Here, then, is the Tri-Agency’s opportunity to demonstrate Canada’s research leadership (if perhaps in association with its American research-funding counterparts). It certainly has the power to convene scholarly publishing’s stakeholders around this emerging open access consensus. By calling, as well, on those who study scholarly publishing, the Tri-Agency could pose the challenge to all bodies, through a series of meetings, of agreeing on a feasible means of achieving universal and sustainable open access on a timeline measured in years, instead of the decades we now face. You may object that the big publishers will have no interest in such a gathering. Yet publishers I’ve spoken to have confided to me that they lack a narrative for what an open access future will ultimately mean for their businesses. They have as much to gain by such a policy agreement as any party.

In earlier columns, I have brought forward what I consider to be viable strategies, including, in the short term, the subscribe-to-open model that is gaining ground among publishers. For the longer term, I’ve offered a plan for copyright reform involving instituting statutory licensing for research publications. And mine is but one of the voices concerned with opening research and scholarship to a wider readership. Among the proven instances in moving subscription journals to open access is the Partnership for Open Access, involving library support for journals, led by my colleague Tanja Neiman, Executive Director of Érudit.

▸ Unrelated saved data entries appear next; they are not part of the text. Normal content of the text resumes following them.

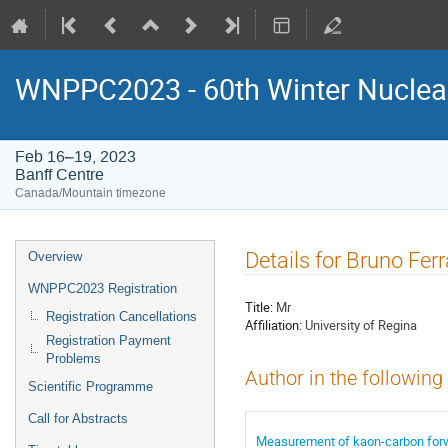
WNPPC2023 - 60th Winter Nuclear
Feb 16–19, 2023
Banff Centre
Canada/Mountain timezone
Event
Details for Bruno Ferr
Overview
menu
WNPPC2023 Registration
Title:
Mr
Registration Cancellations
Affiliation:
University of Regina
Registration Payment
Problems
Author in the following
Scientific Programme
Call for Abstracts
Measurement of kaon-carbon for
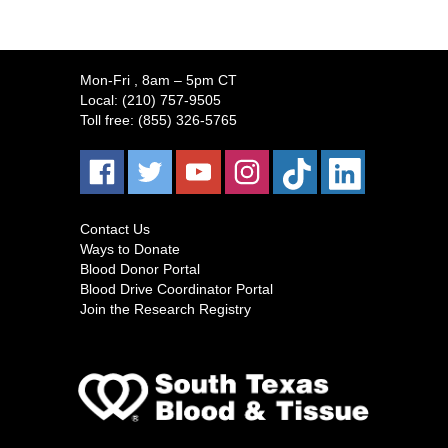
Mon-Fri
, 8am – 5pm CT
Local:
(210) 757-9505
Toll free:
(855) 326-5765
Contact Us
Ways to Donate
Blood Donor Portal
Blood Drive Coordinator Portal
Join the Research Registry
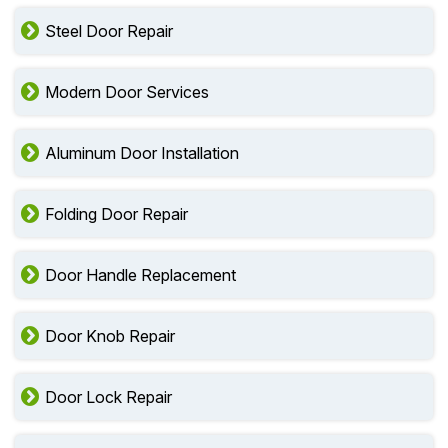
Steel Door Repair
Modern Door Services
Aluminum Door Installation
Folding Door Repair
Door Handle Replacement
Door Knob Repair
Door Lock Repair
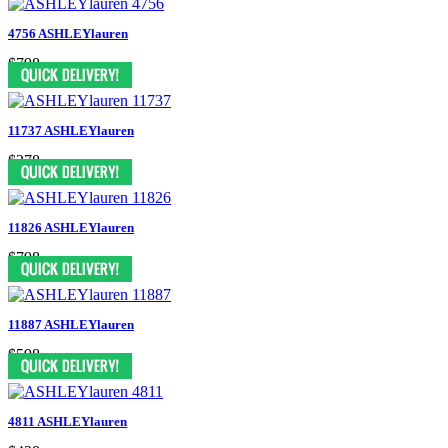
4756 ASHLEYlauren
$798
11737 ASHLEYlauren
$378
11826 ASHLEYlauren
$798
11887 ASHLEYlauren
$598
4811 ASHLEYlauren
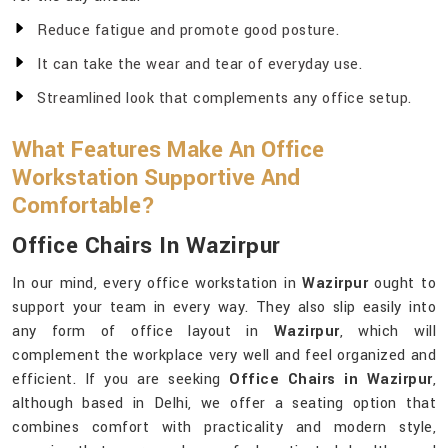
Reduce fatigue and promote good posture.
It can take the wear and tear of everyday use.
Streamlined look that complements any office setup.
What Features Make An Office
Workstation Supportive And
Comfortable?
Office Chairs In Wazirpur
In our mind, every office workstation in
Wazirpur
ought to
support your team in every way. They also slip easily into
any form of office layout in
Wazirpur
, which will
complement the workplace very well and feel organized and
efficient. If you are seeking
Office Chairs in Wazirpur
,
although based in Delhi, we offer a seating option that
combines comfort with practicality and modern style,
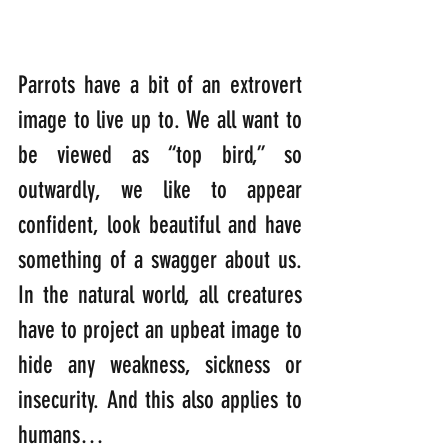
Parrots have a bit of an extrovert 
image to live up to. We all want to 
be viewed as “top bird,” so 
outwardly, we like to appear 
confident, look beautiful and have 
something of a swagger about us. 
In the natural world, all creatures 
have to project an upbeat image to 
hide any weakness, sickness or 
insecurity. And this also applies to 
humans…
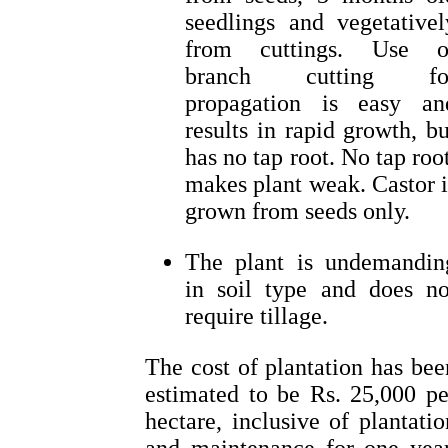
seedlings and vegetativel
from cuttings. Use o
branch cutting fo
propagation is easy an
results in rapid growth, bu
has no tap root. No tap root
makes plant weak. Castor i
grown from seeds only.
The plant is undemandin
in soil type and does no
require tillage.
The cost of plantation has bee
estimated to be Rs. 25,000 pe
hectare, inclusive of plantatio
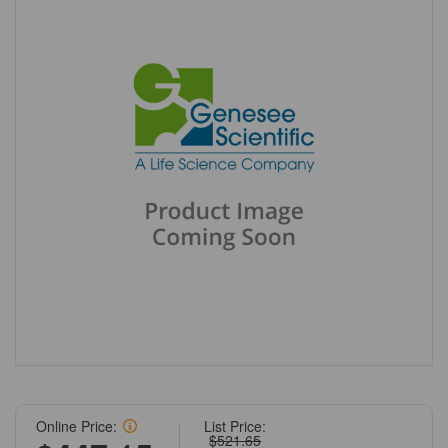
Online Price:
List Price:
$521.65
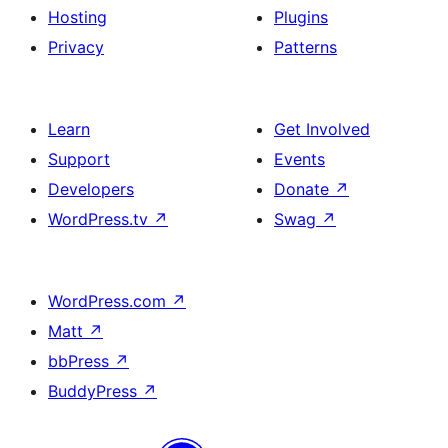
Hosting
Plugins
Privacy
Patterns
Learn
Get Involved
Support
Events
Developers
Donate
↗
WordPress.tv
↗
Swag
↗
WordPress.com
↗
Matt
↗
bbPress
↗
BuddyPress
↗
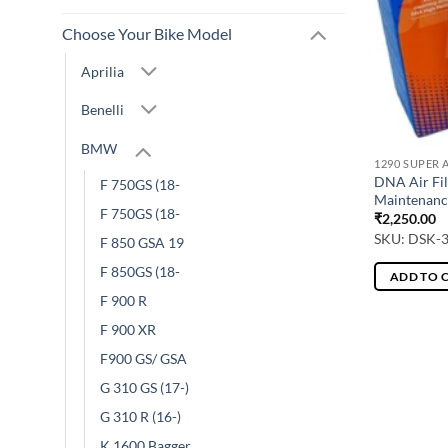
Choose Your Bike Model
Aprilia
Benelli
BMW
1290 SUPER 
DNA Air Fil
F 750GS (18-
Maintenanc
F 750GS (18-
₹
2,250.00
SKU: DSK-
F 850 GSA 19
F 850GS (18-
ADD TO 
F 900 R
F 900 XR
F900 GS/ GSA
G 310 GS (17-)
G 310 R (16-)
K 1600 Bagger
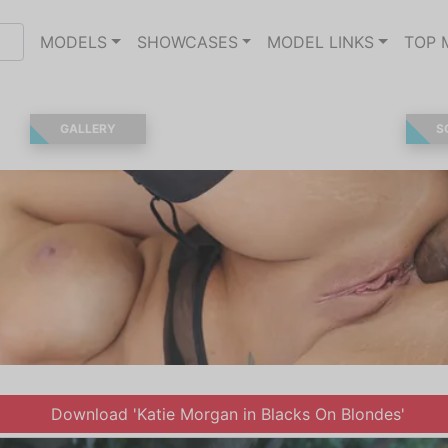
MODELS
SHOWCASES
MODEL LINKS
TOP 
GALLERY
S
Download 'Katie Morgan in Blacks On Blondes'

It only seems right, I finally want to suggest to you, that an extended review of the Tri-Agency’s open access policy takes advantage of the work that its respective agencies have sponsored on this very theme. Rather than reaching back to tweak a policy from an earlier era, the Tri-Agency has an opportunity to seize the momentum of this open access consensus to help establish principles and policies that can bring about open science across the board. The future we currently face calls for nothing less.

John Willinsky


  1. Agreed. Well said!

  2. Thanks, Noel, for your comment.

  3. And I meant to add that I’ve since heard that the Tri-Agency is planning to hold public hearings at which I and others will have an opportunities to discuss our ideas about how it could do better.